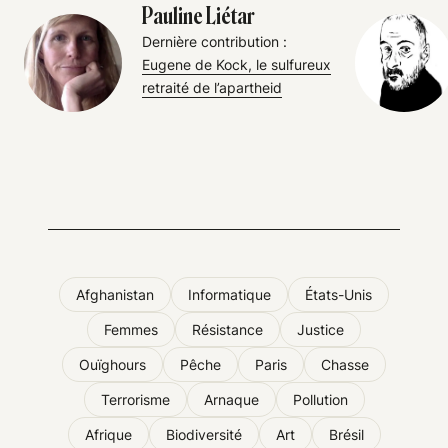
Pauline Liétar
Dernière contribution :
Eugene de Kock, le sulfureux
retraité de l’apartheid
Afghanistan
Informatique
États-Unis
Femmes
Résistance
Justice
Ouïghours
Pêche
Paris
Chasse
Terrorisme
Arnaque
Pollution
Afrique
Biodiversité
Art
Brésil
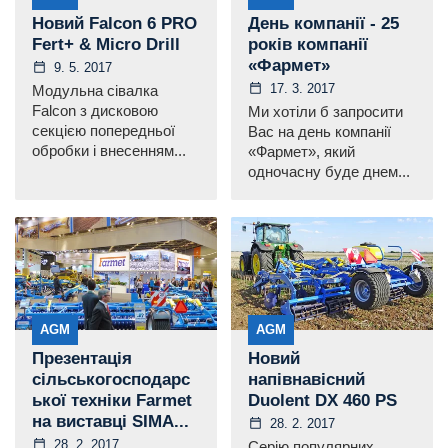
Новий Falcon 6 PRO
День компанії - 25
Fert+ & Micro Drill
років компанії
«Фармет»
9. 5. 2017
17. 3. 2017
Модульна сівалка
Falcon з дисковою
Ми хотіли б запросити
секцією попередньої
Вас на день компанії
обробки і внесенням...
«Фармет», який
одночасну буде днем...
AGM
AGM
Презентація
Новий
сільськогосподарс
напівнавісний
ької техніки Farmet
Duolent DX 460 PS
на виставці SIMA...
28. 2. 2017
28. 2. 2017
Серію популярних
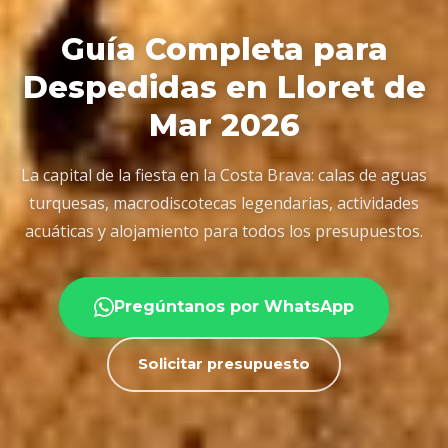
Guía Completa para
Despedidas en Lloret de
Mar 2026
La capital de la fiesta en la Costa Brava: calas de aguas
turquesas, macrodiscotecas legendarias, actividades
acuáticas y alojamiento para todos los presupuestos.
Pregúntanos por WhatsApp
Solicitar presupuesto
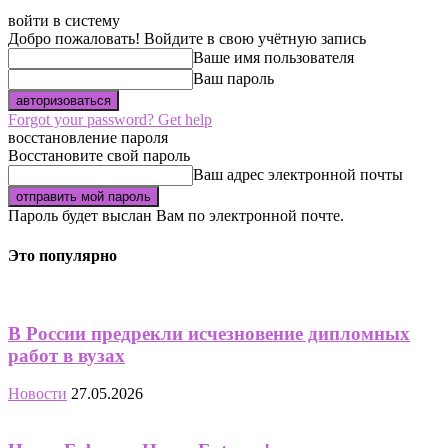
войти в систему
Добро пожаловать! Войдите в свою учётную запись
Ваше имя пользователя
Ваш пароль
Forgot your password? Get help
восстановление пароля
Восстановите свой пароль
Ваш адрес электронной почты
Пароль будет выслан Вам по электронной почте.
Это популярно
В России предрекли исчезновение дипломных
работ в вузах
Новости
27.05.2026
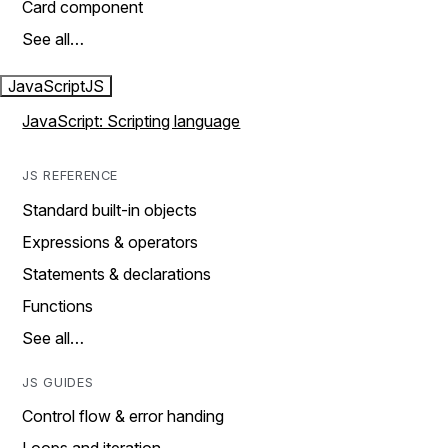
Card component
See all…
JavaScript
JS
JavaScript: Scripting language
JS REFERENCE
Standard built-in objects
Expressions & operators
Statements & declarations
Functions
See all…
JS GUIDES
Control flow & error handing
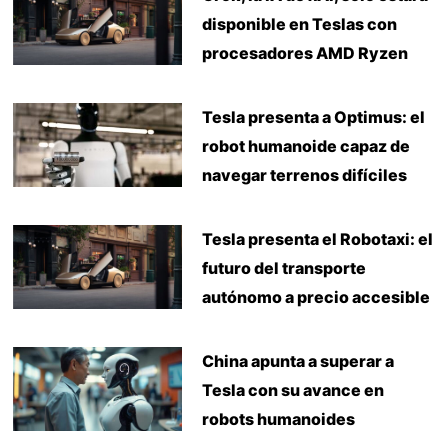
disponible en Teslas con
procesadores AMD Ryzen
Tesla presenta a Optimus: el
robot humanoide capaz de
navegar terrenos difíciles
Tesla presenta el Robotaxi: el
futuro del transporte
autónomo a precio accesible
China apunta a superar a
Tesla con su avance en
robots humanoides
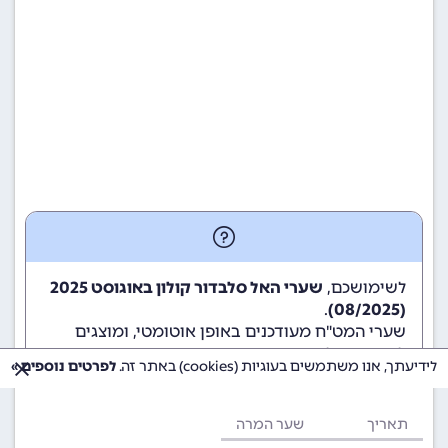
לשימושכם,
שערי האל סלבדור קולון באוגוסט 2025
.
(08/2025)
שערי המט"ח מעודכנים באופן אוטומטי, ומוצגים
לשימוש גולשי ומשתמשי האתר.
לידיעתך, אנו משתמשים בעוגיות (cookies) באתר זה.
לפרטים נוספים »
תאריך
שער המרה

- - - - -

* AIM OF THE EXERCISE
Leave the pictures out and retype only the lines from the line with "Guía Completa para" through the final line of the material, both ends included, word for word.

* RESPONSE TO THIS EXERCISE
Guía Completa para
Despedidas en Lloret de
Mar 2026
La capital de la fiesta en la Costa Brava: calas de aguas
turquesas, macrodiscotecas legendarias, actividades
acuáticas y alojamiento para todos los presupuestos.
Pregúntanos por WhatsApp
Solicitar presupuesto
войти в систему
Добро пожаловать! Войдите в свою учётную запись
Ваше имя пользователя
Ваш пароль
Forgot your password? Get help
восстановление пароля
Восстановите свой пароль
Ваш адрес электронной почты
Пароль будет выслан Вам по электронной почте.
Это популярно
В России предрекли исчезновение дипломных
работ в вузах
Новости
27.05.2026
Card component
See all…
JavaScript
JS
JavaScript: Scripting language
JS REFERENCE
Standard built-in objects
Expressions & operators
Statements & declarations
Functions
See all…
JS GUIDES
Control flow & error handing
disponible en Teslas con
procesadores AMD Ryzen
Tesla presenta a Optimus: el
robot humanoide capaz de
navegar terrenos difíciles
Tesla presenta el Robotaxi: el
futuro del transporte
autónomo a precio accesible
China apunta a superar a
Tesla con su avance en
robots humanoides
לשימושכם,
שערי האל סלבדור קולון באוגוסט 2025
.
(08/2025)
שערי המט"ח מעודכנים באופן אוטומטי, ומוצגים
לשימוש גולשי ומשתמשי האתר.
לידיעתך, אנו משתמשים בעוגיות (cookies) באתר זה.
לפרטים נוספים »
תאריך
שער המרה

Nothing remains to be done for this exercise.